With my kids.
With my husband.
And especially with myself.
This Sunday morning, things went a bit awry with Jacob's just-woken-up-and-kind-of-groggy first-thing-in-the-morning pee.
"I'm wet" he called out to me from the bathroom. As I helped him strip off his soggy PJs, I answered his request for "dry pajamas, please Mom" with the rejoinder that since he was getting up anyway, it was best to get dressed for the day, that he should go to the living room and I would bring his clothes in there.
"I want pajamas" he said. Again.
But I didn't listen. I got all practical on him, reminded him it wasn't HE who did the mountains of laundry every week, and I'd be bringing him soft shorts and a T-shirt which were just like pajamas, anyway.
I stepping into the living room, clothes in hand, to find tears streaming down my sweet boy's face. "I want pajamas, Mom" he wailed, "I want to play computer in pajamas."
Now, I knew some of this was autistic rigidity. That the recent tradition of my early-rising boy getting to play undisturbed on the computer for an hour or so while the rest of us lazy sods got an extra hour of sleep on Sunday mornings was somehow tied into wearing his pajamas in his mind -- while getting dressed was probably tied to being rushed through his morning breakfast and hustled downstairs to meet the school bus.
And like a good Autism Mom, I usually try to break up rigidities before they ossify. And just as I was about to get all hard-line with my boy I looked into his eyes, saw how much this meant to him, how much he didn't understand about why I wanted him in clothes.
And I just couldn't do it.
How important was this battle, anyway?
And isn't there something thoroughly delicious about lounging around in pajamas of a Sunday morning? And something about donning clothes that says one has to get down to business and be productive?
Jake understood this. He wanted a REAL Sunday morning. In pajamas.
I hugged him.
I dried his tears with the hem of my nightgown.

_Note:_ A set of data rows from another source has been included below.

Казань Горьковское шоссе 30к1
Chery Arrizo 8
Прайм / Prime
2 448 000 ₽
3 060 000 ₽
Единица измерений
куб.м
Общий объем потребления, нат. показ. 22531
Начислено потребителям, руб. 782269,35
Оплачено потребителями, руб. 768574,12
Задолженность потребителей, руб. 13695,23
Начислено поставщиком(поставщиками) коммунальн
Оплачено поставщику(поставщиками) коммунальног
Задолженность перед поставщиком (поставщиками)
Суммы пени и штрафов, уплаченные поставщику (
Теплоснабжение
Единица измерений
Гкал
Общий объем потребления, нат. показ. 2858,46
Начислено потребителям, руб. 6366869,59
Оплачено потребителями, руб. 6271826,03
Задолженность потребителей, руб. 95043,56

I brought him a clean set of PJs.
I set aside my critical mind, the one that said that was ANOTHER pair of pajamas I'd have to wash on Tuesday.
I chose kindness.
Today was a busy day full of to-ing and fro-ing and the thousand little errands that just suck all the time out of a day.
Jake had an early morning dental appointment, so I had to bring him with me to drop Ethan off at school, then take him on the subway all the way downtown to HIS school after the dentist.

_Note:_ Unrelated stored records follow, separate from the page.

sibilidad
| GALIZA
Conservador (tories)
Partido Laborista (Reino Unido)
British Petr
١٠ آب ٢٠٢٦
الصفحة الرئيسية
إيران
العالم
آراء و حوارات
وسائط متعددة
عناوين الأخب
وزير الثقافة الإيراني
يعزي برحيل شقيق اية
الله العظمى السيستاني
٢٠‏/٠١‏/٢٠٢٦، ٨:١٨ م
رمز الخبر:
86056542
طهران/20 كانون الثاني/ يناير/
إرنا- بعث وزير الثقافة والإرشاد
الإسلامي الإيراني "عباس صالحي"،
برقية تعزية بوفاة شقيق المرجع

I had groceries to buy, prescriptions to drop off, prescriptions to pick up. I had to pick up some cheap bathmats to replace the ones the cat keeps peeing on. Etc. Etc. Etc.
You know the kind of day.
In the middle of of it all, I am power-walking past the fancy-shmancy make-up store bluemercury on Broadway, when I suddenly feel compelled to stop in to shpritz myself with "Beach" (yes, the same perfume & store that inspired my Coppertone story).

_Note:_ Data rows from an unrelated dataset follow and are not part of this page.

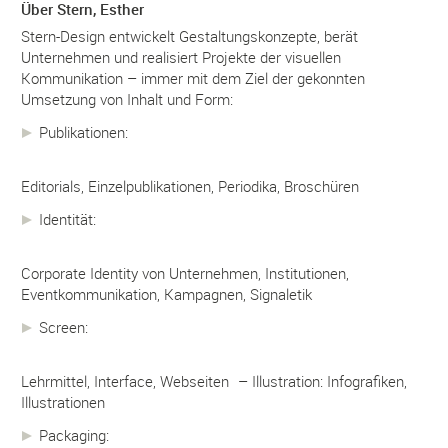
Über Stern, Esther
Stern-Design entwickelt Gestaltungskonzepte, berät
Unternehmen und realisiert Projekte der visuellen
Kommunikation – immer mit dem Ziel der gekonnten
Umsetzung von Inhalt und Form:
Publikationen:
Editorials, Einzelpublikationen, Periodika, Broschüren
Identität:
Corporate Identity von Unternehmen, Institutionen,
Eventkommunikation, Kampagnen, Signaletik
Screen:
Lehrmittel, Interface, Webseiten – Illustration: Infografiken,
Illustrationen
Packaging:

I am, as usual, make-up less and slightly bedraggled (though, I proudly brag, freshly showered, whoo-hoo!) It is empty inside the store, a slow Monday, so the crew eyeing me up and down very politely ask if I would like a free "freshen up" with the make-up artist.
I'm about to decline, no time, no inclination, when I take a pause. My critical mind is telling me I have 997 errands left, it is telling me that even with all the make-up in the world I will still be overweight and 51 years old. That no one but the cat and my kids is going to see me in my lovely done-up state (the effects having long worn off by the time my husband gets home late from work).
But then I shove all that aside and I think: "Why not?"
I think: "Someone wants to give me something. I get to sit and be pampered for five, maybe ten minutes. Why the hell not?"
So I say "Yes."
"Yes" to the universe.
"Yes" to me.
And, of course, it turns out not just about how a little concealer, eye shadow and lip gloss can make me look like I actually get enough sleep.
It turns out that, if you listen, everybody has a story.
I sat and chatted with the make-up artist, a lovely man named Tony, while he did his magic.
And, me being me, I'm talking about my kids. And autism.
And wouldn't you know that Tony has a young cousin on the autism spectrum, a girl. And wouldn't you know that he has a brother with cerebral palsy. So he is a special needs sibling, himself.
And we talk about group homes and caretaking and independence. And elderly parents.
Which proves you can have a real conversation anywhere, even in this chancel of artifice.
And, yes, I buy a few small things - that concealer really was MAGIC. (You want to know? T. LeClerc. Tres French. Tres chic.)
And I walk out of there feeling, well, refreshed. Glad I took a moment for me, a moment to breathe, to connect with a stranger. Ready to take on errand number 214.
And then, at the supermarket, when the guy in front of me was twenty cents shy of being able to pay for his groceries, I was happy to pull out a quarter, spot him the small change.
Finding the inner critic quieted.
Being kind to myself, and flowing that out into the world.